- _Your goal_
The lines to be set down run from the line containing "Chris Van Allsburg" through the final line of the data below; print them exactly and print nothing else.

- _Records for processing_
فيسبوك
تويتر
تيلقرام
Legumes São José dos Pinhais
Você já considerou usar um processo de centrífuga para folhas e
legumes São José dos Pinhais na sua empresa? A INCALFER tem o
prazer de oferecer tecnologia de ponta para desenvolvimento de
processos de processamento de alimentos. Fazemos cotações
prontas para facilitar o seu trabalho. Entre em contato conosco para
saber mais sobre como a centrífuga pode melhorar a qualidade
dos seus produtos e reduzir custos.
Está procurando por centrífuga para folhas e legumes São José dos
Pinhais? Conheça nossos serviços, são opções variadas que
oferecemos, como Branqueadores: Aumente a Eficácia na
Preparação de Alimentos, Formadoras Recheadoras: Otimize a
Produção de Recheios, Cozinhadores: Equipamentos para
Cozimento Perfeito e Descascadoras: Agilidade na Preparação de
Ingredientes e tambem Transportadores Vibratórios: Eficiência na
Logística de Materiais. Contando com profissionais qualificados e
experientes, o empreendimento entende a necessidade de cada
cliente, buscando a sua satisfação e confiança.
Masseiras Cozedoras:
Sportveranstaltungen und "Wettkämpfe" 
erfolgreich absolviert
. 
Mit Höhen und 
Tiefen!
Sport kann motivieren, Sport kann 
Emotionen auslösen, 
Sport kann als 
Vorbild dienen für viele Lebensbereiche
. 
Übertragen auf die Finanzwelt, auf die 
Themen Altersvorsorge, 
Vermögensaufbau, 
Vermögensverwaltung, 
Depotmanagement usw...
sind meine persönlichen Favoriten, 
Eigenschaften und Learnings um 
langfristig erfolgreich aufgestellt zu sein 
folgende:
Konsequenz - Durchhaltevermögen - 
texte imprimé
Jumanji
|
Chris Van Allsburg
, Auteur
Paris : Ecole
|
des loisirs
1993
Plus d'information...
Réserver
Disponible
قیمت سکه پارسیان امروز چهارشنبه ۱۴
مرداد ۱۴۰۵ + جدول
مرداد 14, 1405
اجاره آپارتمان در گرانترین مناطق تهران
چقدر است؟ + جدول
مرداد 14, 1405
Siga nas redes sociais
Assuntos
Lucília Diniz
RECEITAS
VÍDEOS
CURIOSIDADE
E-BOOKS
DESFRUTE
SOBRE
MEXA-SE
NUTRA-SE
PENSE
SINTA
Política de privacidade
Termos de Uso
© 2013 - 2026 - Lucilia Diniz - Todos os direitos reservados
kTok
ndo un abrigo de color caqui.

- _Reply to the exercise_
Chris Van Allsburg
, Auteur
Paris : Ecole
|
des loisirs
1993
Plus d'information...
Réserver
Disponible
قیمت سکه پارسیان امروز چهارشنبه ۱۴
مرداد ۱۴۰۵ + جدول
مرداد 14, 1405
اجاره آپارتمان در گرانترین مناطق تهران
چقدر است؟ + جدول
مرداد 14, 1405
Siga nas redes sociais
Assuntos
Lucília Diniz
RECEITAS
VÍDEOS
CURIOSIDADE
E-BOOKS
DESFRUTE
SOBRE
MEXA-SE
NUTRA-SE
PENSE
SINTA
Política de privacidade
Termos de Uso
© 2013 - 2026 - Lucilia Diniz - Todos os direitos reservados
kTok
ndo un abrigo de color caqui.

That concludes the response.